Cite as: DeSouza, R. (2006). Becoming informed health care consumers: Asian migrant mothers in New Zealand. In S. Tse, M.E. Hoque, K. Rasanathan, M. Chatterji, R. Wee, S. Garg, & Y. Ratnasabapathy (Eds.), Prevention, protection and promotion. Proceedings of the Second International Asian Health and Wellbeing Conference, November 11, 13-14, (pp. 196-207). Auckland, New Zealand: University of Auckland.

Abstract
A central tenet of New Zealand’s midwifery and maternity services is the emphasis on a partnership between two equals namely the midwife and the woman. However, such a partnership rests on the notion of an informed consumer who is independent. When the consumer is a migrant who has experienced social upheaval, lost their knowledge resources and is experiencing isolation and language barriers, they may take up a more dependent role rather than the autonomous and self-determining consumer that midwives are prepared for. This imbalance can mean that health professionals are challenged to take up less facilitative and more authoritative positions and in turn migrant mothers and their partners are challenged to develop more proactive roles. This paper presents partial and preliminary findings from a qualitative study of Asian mothers in New Zealand with regard to their information needs.

Introduction
The notion of a partnership between the midwife and the woman underpins New Zealand midwifery models, where both parties are equal and make equally valuable contributions (Pairman, 2001). Midwives bring their knowledge, skills and experience and the woman brings her knowledge of herself and her family and her needs and wishes for her pregnancy and birth. However, for women become equal partners, they need to make informed decisions about their health and this in turn depends on having access to relevant and timely information. For mothers, biological knowledge about the pregnancy, birth and labour is only one form of knowledge. In addition, social knowledge and institutional knowledge are important (Lazarus, 1994). While biological knowledge can be obtained from authoritative sources like experts and electronic resources, social and institutional knowledge are more difficult to access for migrant women. AS access to these forms of knowledge is dependent on context and social networks which migrant mothers often lose in the social upheaval of migration. For many women who migrate, the separation from family and peers leads to ‘breaks in knowledge’ (Fitzgerald et al., 1998) and the loss of these knowledge resources which help prepare the mother for the processes of pregnancy, childbirth and parenting, creates what Liem (1999, p.157) calls a “vacuum of knowledge”. The vacuum of knowledge needs to be filled and most often this role falls heavily on health professionals (DeSouza, 2005).

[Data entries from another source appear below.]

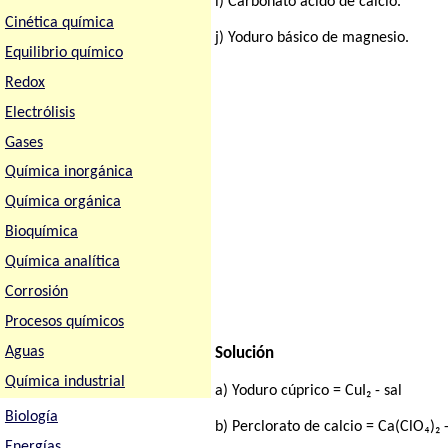
i) Carbonato ácido de calcio.
Cinética química
j) Yoduro básico de magnesio.
Equilibrio químico
Redox
Electrólisis
Gases
Química inorgánica
Química orgánica
Bioquímica
Química analítica
Corrosión
Procesos químicos
Aguas
Solución
Química industrial
a) Yoduro cúprico = CuI₂ - sal
Biología
b) Perclorato de calcio = Ca(ClO₄)₂ -
Energías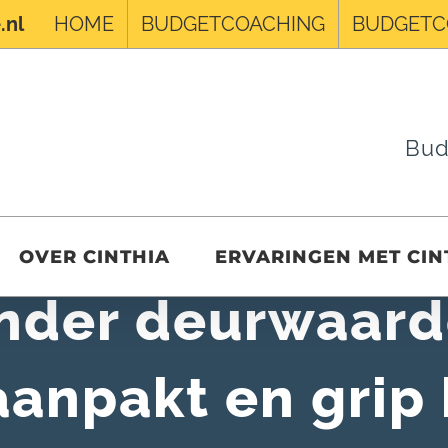
HOME
BUDGETCOACHING
BUDGETC
.nl
Bud
OVER CINTHIA
ERVARINGEN MET CIN
nder deurwaarde
anpakt en grip k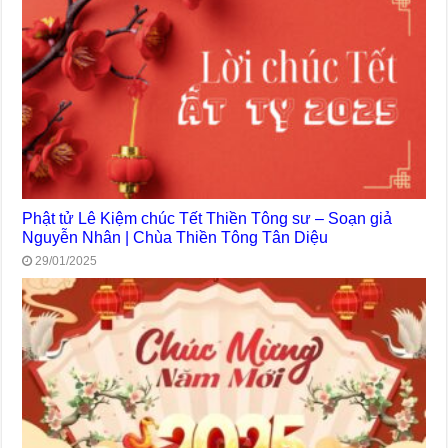
Phật tử Lê Kiệm chúc Tết Thiền Tông sư – Soạn giả
Nguyễn Nhân | Chùa Thiền Tông Tân Diệu
29/01/2025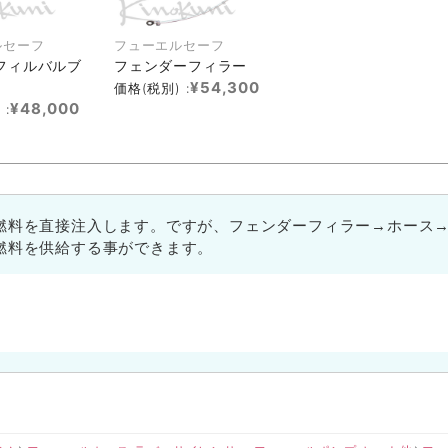
ルセーフ
フューエルセーフ
フィルバルブ
フェンダーフィラー
¥54,300
価格(税別) :
¥48,000
 :
燃料を直接注入します。ですが、フェンダーフィラー→ホース
燃料を供給する事ができます。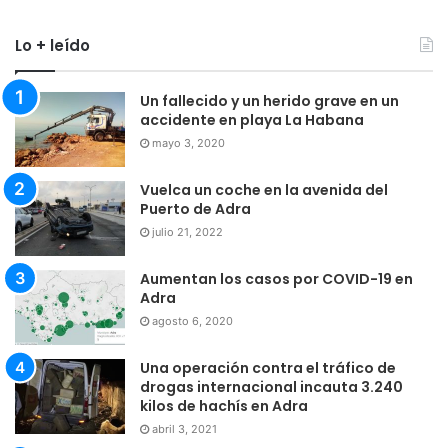
Lo + leído
Un fallecido y un herido grave en un
accidente en playa La Habana
mayo 3, 2020
Vuelca un coche en la avenida del
Puerto de Adra
julio 21, 2022
Aumentan los casos por COVID-19 en
Adra
agosto 6, 2020
Una operación contra el tráfico de
drogas internacional incauta 3.240
kilos de hachís en Adra
abril 3, 2021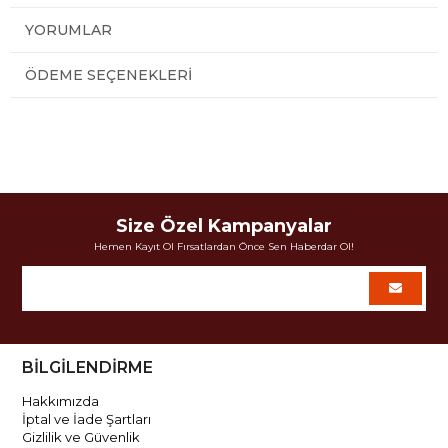
YORUMLAR
ÖDEME SEÇENEKLERI
Size Özel Kampanyalar
Hemen Kayıt Ol Fırsatlardan Önce Sen Haberdar Ol!
BİLGİLENDİRME
Hakkımızda
İptal ve İade Şartları
Gizlilik ve Güvenlik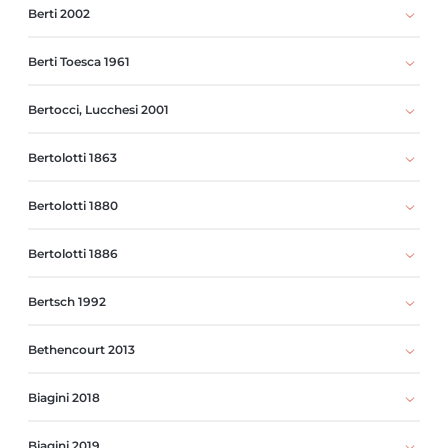
Berti 2002
Berti Toesca 1961
Bertocci, Lucchesi 2001
Bertolotti 1863
Bertolotti 1880
Bertolotti 1886
Bertsch 1992
Bethencourt 2013
Biagini 2018
Biagini 2019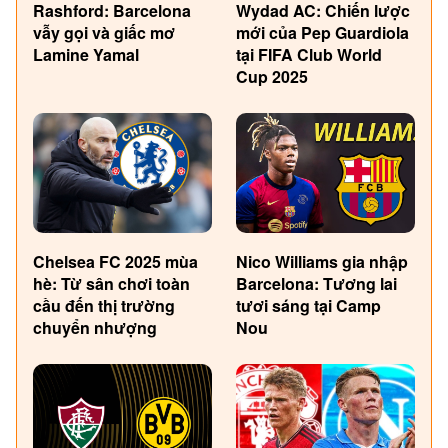
Rashford: Barcelona
Wydad AC: Chiến lược
vẫy gọi và giấc mơ
mới của Pep Guardiola
Lamine Yamal
tại FIFA Club World
Cup 2025
Chelsea FC 2025 mùa
Nico Williams gia nhập
hè: Từ sân chơi toàn
Barcelona: Tương lai
cầu đến thị trường
tươi sáng tại Camp
chuyển nhượng
Nou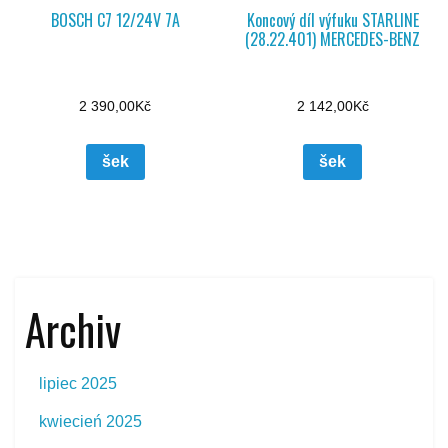
BOSCH C7 12/24V 7A
Koncový díl výfuku STARLINE
(28.22.401) MERCEDES-BENZ
2 390,00
Kč
2 142,00
Kč
šek
šek
Archiv
lipiec 2025
kwiecień 2025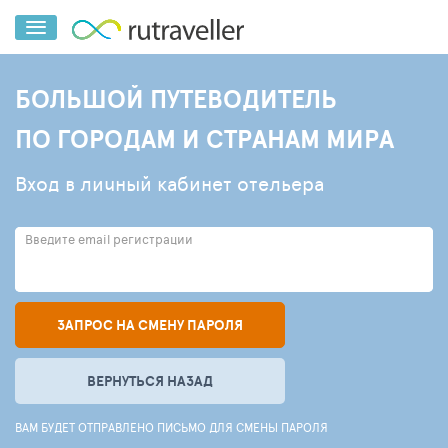
БОЛЬШОЙ ПУТЕВОДИТЕЛЬ
ПО ГОРОДАМ И СТРАНАМ МИРА
Вход в личный кабинет отельера
Введите email регистрации
ЗАПРОС НА СМЕНУ ПАРОЛЯ
ВЕРНУТЬСЯ НАЗАД
ВАМ БУДЕТ ОТПРАВЛЕНО ПИСЬМО ДЛЯ СМЕНЫ ПАРОЛЯ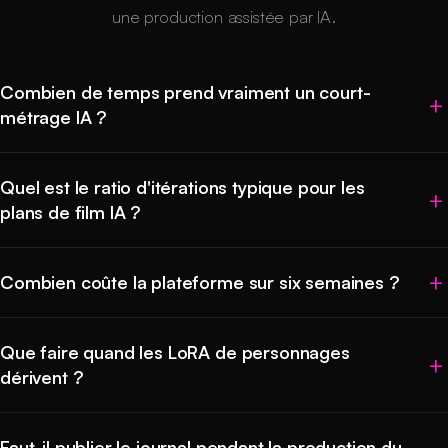
une production assistée par IA.
Combien de temps prend vraiment un court-
métrage IA ?
Quel est le ratio d'itérations typique pour les
plans de film IA ?
Combien coûte la plateforme sur six semaines ?
Que faire quand les LoRA de personnages
dérivent ?
Faut-il publier le journal pendant la production du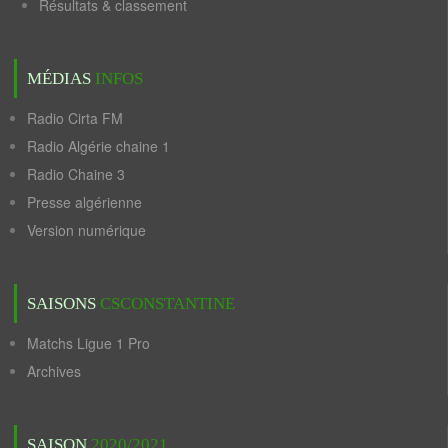
Résultats & classement
MÉDIAS
INFOS
Radio Cirta FM
Radio Algérie chaine 1
Radio Chaine 3
Presse algérienne
Version numérique
SAISONS
CSCONSTANTINE
Matchs Ligue 1 Pro
Archives
SAISON
2020/2021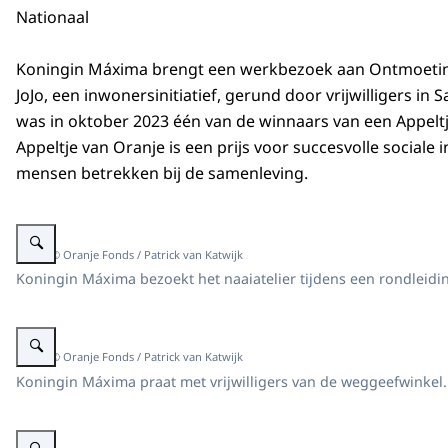
Nationaal
Koningin Máxima brengt een werkbezoek aan Ontmoeti
JoJo, een inwonersinitiatief, gerund door vrijwilligers in 
was in oktober 2023 één van de winnaars van een Appeltj
Appeltje van Oranje is een prijs voor succesvolle sociale i
mensen betrekken bij de samenleving.
Vergroot afbeelding Koningin Máxima bezoekt Ontmoetingswerkplaats De 
Beeld: © Oranje Fonds / Patrick van Katwijk
Koningin Máxima bezoekt het naaiatelier tijdens een rondleiding
Vergroot afbeelding Koningin Máxima bezoekt Ontmoetingswerkplaats De 
Beeld: © Oranje Fonds / Patrick van Katwijk
Koningin Máxima praat met vrijwilligers van de weggeefwinkel.
Vergroot afbeelding Koningin Máxima bezoekt Ontmoetingswerkplaats De 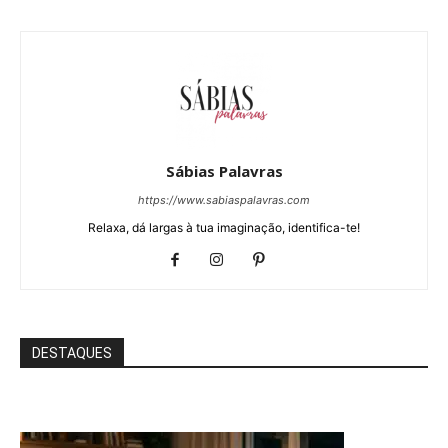
Sábias Palavras
https://www.sabiaspalavras.com
Relaxa, dá largas à tua imaginação, identifica-te!
DESTAQUES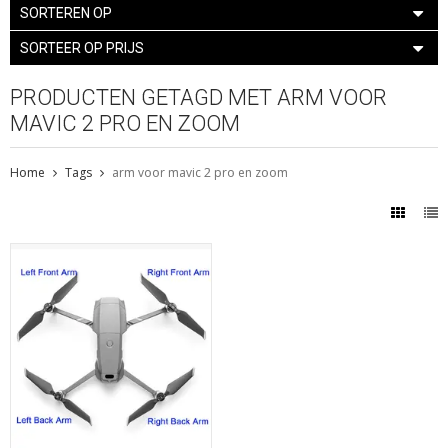
SORTEREN OP
SORTEER OP PRIJS
PRODUCTEN GETAGD MET ARM VOOR
MAVIC 2 PRO EN ZOOM
Home
Tags
arm voor mavic 2 pro en zoom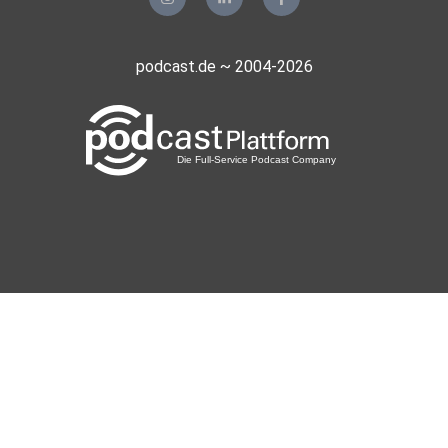
podcast.de ~ 2004-2026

This paper begins with a description of the dramatic population changes in New Zealand with a particular focus on Asian women. A discussion about receiving accurate and timely information follows suggesting that the quality of communication between women and their carers is critical for feeling safe and satisfied with care. An outline of research conducted in Auckland New Zealand follows and the findings are presented through the transition to parenthood. Strategies for managing the transition to parenthood and becoming an informed consumer are discussed with the paper concluding with practice, policy and research recommendations.

Literature Review
The following section contextualises the study by reviewing the changing demographics in New Zealand society with a focus on Asian women. This is followed by a discussion about the link between information and communication and satisfaction with care for migrants.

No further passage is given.